Allons faire un tour du côté des crédits-revolving, ou réserves d'argent, enfin, des crédits par découvert en compte, renouvelables et utilisables par fraction.

Ces crédits sont très intéressants : les prêteurs ne respectent pas la loi et il est donc assez facile d'obtenir des tribunaux les sanctions prévues.

D'abord, l'augmentation de plafond : à la souscription de ces crédits, le prêteur distingue entre découvert utilisable, et découvert accordé. Par exemple, 1 000 € disponibles tout de suite, mais 10 000 € « accordés » pour… plus tard.

Or, une telle clause est considérée comme abusive, et donc non écrite (Commission des Clauses Abusives, 27 mai 2004, avis n° 04-02).

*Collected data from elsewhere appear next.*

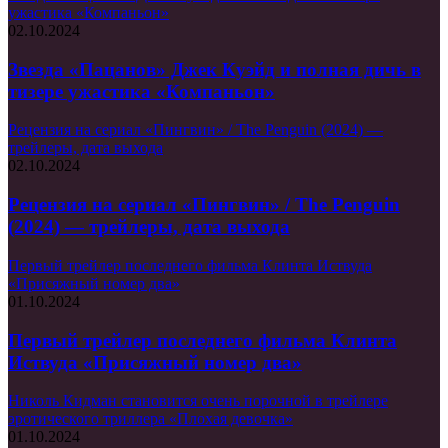
ужастика «Компаньон»
02.10.2024
Звезда «Пацанов» Джек Куэйд и полная дичь в
тизере ужастика «Компаньон»
Рецензия на сериал «Пингвин» / The Penguin (2024) —
трейлеры, дата выхода
02.10.2024
Рецензия на сериал «Пингвин» / The Penguin
(2024) — трейлеры, дата выхода
Первый трейлер последнего фильма Клинта Иствуда
«Присяжный номер два»
01.10.2024
Первый трейлер последнего фильма Клинта
Иствуда «Присяжный номер два»
Николь Кидман становится очень порочной в трейлере
эротического триллера «Плохая девочка»
01.10.2024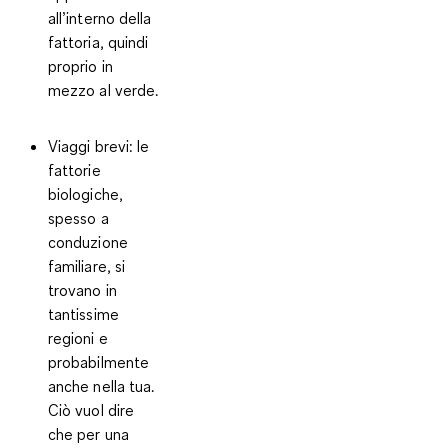
all’interno della
fattoria, quindi
proprio in
mezzo al verde.
Viaggi brevi:
le
fattorie
biologiche,
spesso a
conduzione
familiare, si
trovano in
tantissime
regioni e
probabilmente
anche nella tua.
Ciò vuol dire
che per una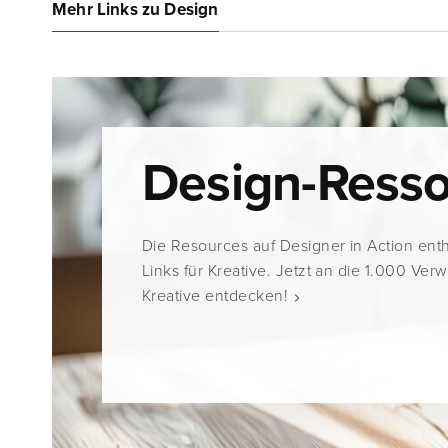
Mehr Links zu Design
Design-Ress
Die Resources auf Designer in Action ent
Links für Kreative. Jetzt an die 1.000 Ver
Kreative entdecken!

Il ressort donc de cette considération que chaque augmentation de plafond d'utilisation du crédit, même à l'intérieur de « l'autorisation » initiale, doit s'accompagner d'une nouvelle offre préalable porteuse d'un bordereau de rétractation. Et, dans la plupart des cas, les sociétés de crédit se contentent d'un simple « avenant », qui n'a aucune valeur légale.

Il y a deux sanctions réservées à cette infraction : la première, c'est la forclusion. La loi considère en effet qu'une augmentation de plafond sans nouvelle offre préalable fait courir un délai de deux ans, à dater de cette augmentation, à l'issue desquels le créancier ne peut plus rien tenter pour se faire payer : c'est le délai biennal de forclusion (L311-37 du Code de la Consommation).

  • Il suffit de soulever ce point devant le juge pour n'avoir plus rien à payer ! Précisons qu'environ un dossier de crédit-revolving sur deux est concerné…

La seconde, c'est la déchéance du droit aux intérêts : le prêteur a, en augmentant le plafond du crédit sans émettre de nouvelle offre préalable, contrevenu aux dispositions des articles L311-8, L311-9 et L311-33 du Code de la Consommation, permettant ainsi la pleine application de l'article L311-33 du même code, qui prévoit la déchéance du droit aux intérêts.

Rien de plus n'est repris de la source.